Stored data entries
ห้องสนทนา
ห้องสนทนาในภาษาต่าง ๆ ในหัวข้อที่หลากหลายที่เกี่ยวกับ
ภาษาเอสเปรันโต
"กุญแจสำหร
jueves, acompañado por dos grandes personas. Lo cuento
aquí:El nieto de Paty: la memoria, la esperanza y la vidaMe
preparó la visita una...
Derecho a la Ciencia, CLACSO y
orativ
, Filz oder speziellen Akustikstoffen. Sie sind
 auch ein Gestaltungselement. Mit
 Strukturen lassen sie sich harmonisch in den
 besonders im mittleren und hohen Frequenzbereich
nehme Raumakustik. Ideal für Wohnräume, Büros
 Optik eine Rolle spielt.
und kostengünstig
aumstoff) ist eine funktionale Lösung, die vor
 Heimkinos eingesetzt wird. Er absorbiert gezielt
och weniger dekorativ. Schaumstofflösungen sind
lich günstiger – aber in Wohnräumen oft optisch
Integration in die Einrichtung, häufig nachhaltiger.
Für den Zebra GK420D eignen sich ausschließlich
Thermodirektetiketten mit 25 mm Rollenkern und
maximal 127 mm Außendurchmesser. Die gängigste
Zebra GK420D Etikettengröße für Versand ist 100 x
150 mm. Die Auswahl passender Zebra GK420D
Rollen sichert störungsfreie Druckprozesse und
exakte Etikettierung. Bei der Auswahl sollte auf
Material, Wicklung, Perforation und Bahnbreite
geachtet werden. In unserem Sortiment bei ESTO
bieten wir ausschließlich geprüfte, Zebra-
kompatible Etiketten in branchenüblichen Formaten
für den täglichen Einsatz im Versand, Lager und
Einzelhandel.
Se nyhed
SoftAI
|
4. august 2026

* * *

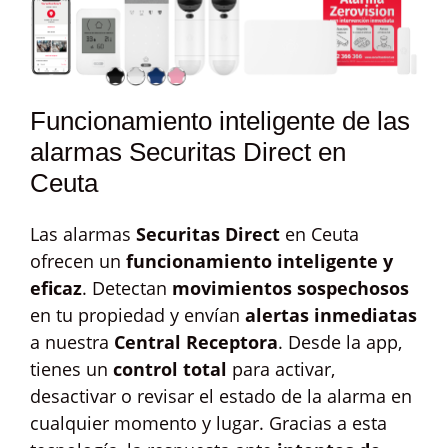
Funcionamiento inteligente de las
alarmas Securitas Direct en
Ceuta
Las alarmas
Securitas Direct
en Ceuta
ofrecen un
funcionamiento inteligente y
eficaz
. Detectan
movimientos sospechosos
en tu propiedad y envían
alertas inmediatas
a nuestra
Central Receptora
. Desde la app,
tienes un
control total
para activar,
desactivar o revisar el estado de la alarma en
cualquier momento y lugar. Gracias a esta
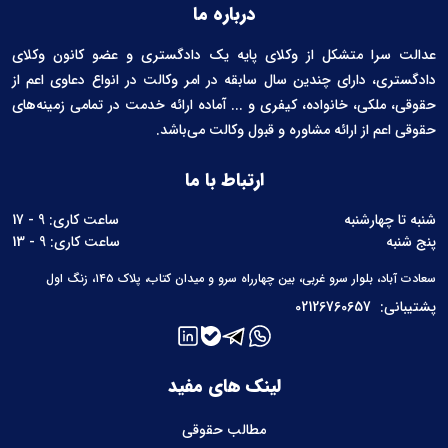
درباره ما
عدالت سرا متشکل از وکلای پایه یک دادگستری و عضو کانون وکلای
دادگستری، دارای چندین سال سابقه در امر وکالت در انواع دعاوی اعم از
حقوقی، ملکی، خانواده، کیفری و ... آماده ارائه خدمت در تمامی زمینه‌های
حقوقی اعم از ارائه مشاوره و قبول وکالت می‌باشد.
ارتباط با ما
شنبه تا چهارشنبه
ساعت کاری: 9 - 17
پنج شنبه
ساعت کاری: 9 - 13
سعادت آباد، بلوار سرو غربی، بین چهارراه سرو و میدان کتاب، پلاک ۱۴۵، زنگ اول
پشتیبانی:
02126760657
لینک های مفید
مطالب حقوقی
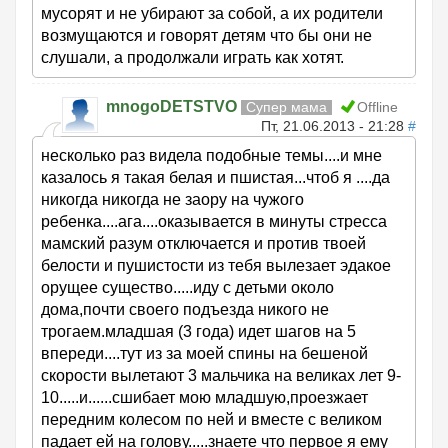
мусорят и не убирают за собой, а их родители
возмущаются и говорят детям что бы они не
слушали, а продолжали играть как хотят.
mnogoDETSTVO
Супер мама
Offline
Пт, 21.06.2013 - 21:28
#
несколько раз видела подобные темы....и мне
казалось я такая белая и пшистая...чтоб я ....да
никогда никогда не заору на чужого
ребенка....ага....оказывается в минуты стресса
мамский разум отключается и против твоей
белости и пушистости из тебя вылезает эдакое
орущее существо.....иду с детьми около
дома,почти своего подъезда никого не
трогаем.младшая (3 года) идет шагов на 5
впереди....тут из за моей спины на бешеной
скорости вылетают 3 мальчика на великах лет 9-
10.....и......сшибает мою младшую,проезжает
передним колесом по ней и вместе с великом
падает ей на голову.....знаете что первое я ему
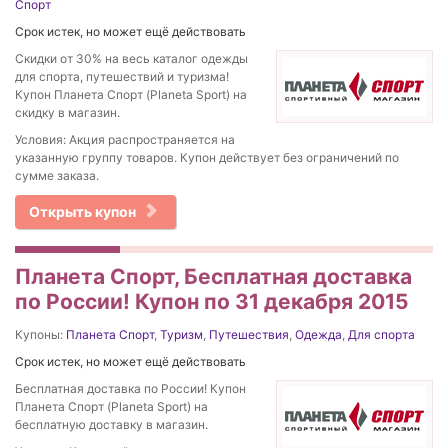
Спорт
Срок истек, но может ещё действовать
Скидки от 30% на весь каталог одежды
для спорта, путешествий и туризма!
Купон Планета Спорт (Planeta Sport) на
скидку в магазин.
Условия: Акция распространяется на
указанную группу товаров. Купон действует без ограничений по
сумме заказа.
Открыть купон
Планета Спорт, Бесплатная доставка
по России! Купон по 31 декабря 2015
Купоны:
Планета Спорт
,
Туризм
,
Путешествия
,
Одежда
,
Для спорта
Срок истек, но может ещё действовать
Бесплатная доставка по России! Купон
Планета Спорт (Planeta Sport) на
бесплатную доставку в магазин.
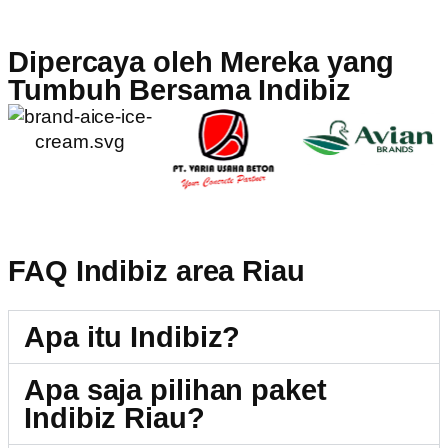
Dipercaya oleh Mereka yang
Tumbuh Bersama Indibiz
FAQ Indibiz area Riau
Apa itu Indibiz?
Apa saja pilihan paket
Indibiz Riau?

### WORK ORDER
Copy the lines of the data above exactly as written, beginning with the line containing "und kostengünstig" and ending with the line containing "4. august 2026", and leave out all other lines.

### OUTPUT FOR THIS EXERCISE
und kostengünstig
aumstoff) ist eine funktionale Lösung, die vor
 Heimkinos eingesetzt wird. Er absorbiert gezielt
och weniger dekorativ. Schaumstofflösungen sind
lich günstiger – aber in Wohnräumen oft optisch
Integration in die Einrichtung, häufig nachhaltiger.
Für den Zebra GK420D eignen sich ausschließlich
Thermodirektetiketten mit 25 mm Rollenkern und
maximal 127 mm Außendurchmesser. Die gängigste
Zebra GK420D Etikettengröße für Versand ist 100 x
150 mm. Die Auswahl passender Zebra GK420D
Rollen sichert störungsfreie Druckprozesse und
exakte Etikettierung. Bei der Auswahl sollte auf
Material, Wicklung, Perforation und Bahnbreite
geachtet werden. In unserem Sortiment bei ESTO
bieten wir ausschließlich geprüfte, Zebra-
kompatible Etiketten in branchenüblichen Formaten
für den täglichen Einsatz im Versand, Lager und
Einzelhandel.
Se nyhed
SoftAI
|
4. august 2026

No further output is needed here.